How to Design a Fully Streaming Voice Agent with End-to-End Latency Budgets, Incremental ASR, LLM Streaming, and Real-Time TTS

In this tutorial, we build an end-to-end streaming voice agent that mirrors how modern low-latency conversational systems operate in real time. We simulate the complete pipeline, from chunked audio input and streaming speech recognition to incremental language model reasoning and streamed text-to-speech output, while explicitly tracking latency at every stage. By working with strict latency budgets and observing metrics such as time to first token and time to first audio, we focus on the practical engineering trade-offs that shape responsive voice-based user experiences. Check out the FULL CODES here.

import time
import asyncio
import numpy as np
from collections import deque
from dataclasses import dataclass
from typing import List, AsyncIterator
from enum import Enum
import matplotlib.pyplot as plt


@dataclass
class LatencyMetrics:
   audio_chunk_received: float = 0.0
   asr_started: float = 0.0
   asr_partial: float = 0.0
   asr_complete: float = 0.0
   llm_started: float = 0.0
   llm_first_token: float = 0.0
   llm_complete: float = 0.0
   tts_started: float = 0.0
   tts_first_chunk: float = 0.0
   tts_complete: float = 0.0


   def get_time_to_first_audio(self) -> float:
       return self.tts_first_chunk - self.asr_complete if self.tts_first_chunk and self.asr_complete else 0.0


   def get_total_latency(self) -> float:
       return self.tts_complete - self.audio_chunk_received if self.tts_complete else 0.0


@dataclass
class LatencyBudgets:
   asr_processing: float = 0.1
   asr_finalization: float = 0.3
   llm_first_token: float = 0.5
   llm_token_generation: float = 0.02
   tts_first_chunk: float = 0.2
   tts_chunk_generation: float = 0.05
   time_to_first_audio: float = 1.0


class AgentState(Enum):
   LISTENING = "listening"
   PROCESSING_SPEECH = "processing_speech"
   THINKING = "thinking"
   SPEAKING = "speaking"
   INTERRUPTED = "interrupted"

We define the core data structures and state representations that allow us to track latency across the entire voice pipeline. We formalize timing signals for ASR, LLM, and TTS to ensure consistent measurement across all stages. We also establish a clear agent state machine that guides how the system transitions during a conversational turn. Check out the FULL CODES here.

class AudioInputStream:
   def __init__(self, sample_rate: int = 16000, chunk_duration_ms: int = 100):
       self.sample_rate = sample_rate
       self.chunk_duration_ms = chunk_duration_ms
       self.chunk_size = int(sample_rate * chunk_duration_ms / 1000)

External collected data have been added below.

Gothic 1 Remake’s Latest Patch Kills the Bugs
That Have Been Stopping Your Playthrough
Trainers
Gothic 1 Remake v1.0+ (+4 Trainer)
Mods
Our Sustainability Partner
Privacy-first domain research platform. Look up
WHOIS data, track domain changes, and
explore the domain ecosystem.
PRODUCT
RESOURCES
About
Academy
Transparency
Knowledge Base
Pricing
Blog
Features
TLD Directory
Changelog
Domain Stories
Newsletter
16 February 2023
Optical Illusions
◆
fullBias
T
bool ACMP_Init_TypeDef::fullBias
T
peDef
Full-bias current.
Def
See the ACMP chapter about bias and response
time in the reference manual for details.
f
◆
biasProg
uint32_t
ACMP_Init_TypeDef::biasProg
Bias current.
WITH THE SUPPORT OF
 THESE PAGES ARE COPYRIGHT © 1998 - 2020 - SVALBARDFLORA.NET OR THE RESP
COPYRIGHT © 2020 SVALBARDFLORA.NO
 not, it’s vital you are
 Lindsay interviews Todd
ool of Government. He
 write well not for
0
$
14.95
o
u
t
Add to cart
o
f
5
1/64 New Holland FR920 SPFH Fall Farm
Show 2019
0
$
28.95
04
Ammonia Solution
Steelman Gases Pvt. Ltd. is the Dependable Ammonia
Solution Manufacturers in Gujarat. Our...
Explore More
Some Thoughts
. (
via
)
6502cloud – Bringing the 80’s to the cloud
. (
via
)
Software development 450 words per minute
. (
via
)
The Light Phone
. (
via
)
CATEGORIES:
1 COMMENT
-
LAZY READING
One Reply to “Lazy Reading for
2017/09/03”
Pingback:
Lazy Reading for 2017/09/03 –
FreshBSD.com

   async def stream_audio(self, text: str) -> AsyncIterator[np.ndarray]:
       chars_per_second = (150 * 5) / 60
       duration_seconds = len(text) / chars_per_second
       num_chunks = int(duration_seconds * 1000 / self.chunk_duration_ms)

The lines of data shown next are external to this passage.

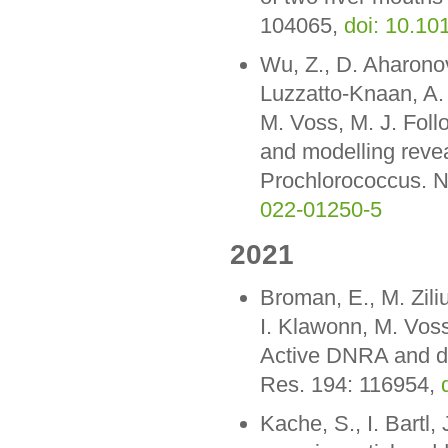
104065,
doi: 10.1
Wu, Z., D. Aharono
Luzzatto-Knaan, A. 
M. Voss, M. J. Fol
and modelling revea
Prochlorococcus. N
022-01250-5
2021
Broman, E., M. Ziliu
I. Klawonn, M. Voss
Active DNRA and den
Res. 194: 116954,
Kache, S., I. Bartl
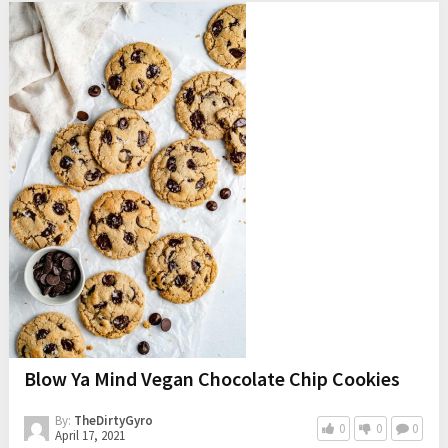
Blow Ya Mind Vegan Chocolate Chip Cookies
By:
TheDirtyGyro
0
0
0
April 17, 2021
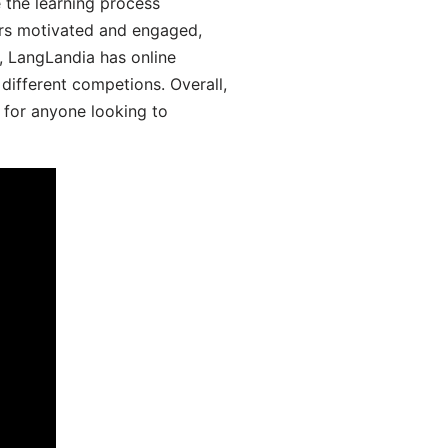
 the learning process
ers motivated and engaged,
y, LangLandia has online
different competions. Overall,
 for anyone looking to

       for _ in range(num_chunks):
           chunk = np.random.randn(self.chunk_size).astype(np.float32) * 0.1
           await asyncio.sleep(self.chunk_duration_ms / 1000)
           yield chunk

We simulate real-time audio input by breaking speech into fixed-duration chunks that arrive asynchronously. We model realistic speaking rates and streaming behavior to mimic live microphone input. We use this stream as the foundation for testing downstream latency-sensitive components. Check out the FULL CODES here.

class StreamingASR:
   def __init__(self, latency_budget: float = 0.1):
       self.latency_budget = latency_budget
       self.silence_threshold = 0.5


   async def transcribe_stream(
       self,
       audio_stream: AsyncIterator[np.ndarray],
       ground_truth: str
   ) -> AsyncIterator[tuple[str, bool]]:
       words = ground_truth.split()
       words_transcribed = 0
       silence_duration = 0.0
       chunk_count = 0


       async for chunk in audio_stream:
           chunk_count += 1
           await asyncio.sleep(self.latency_budget)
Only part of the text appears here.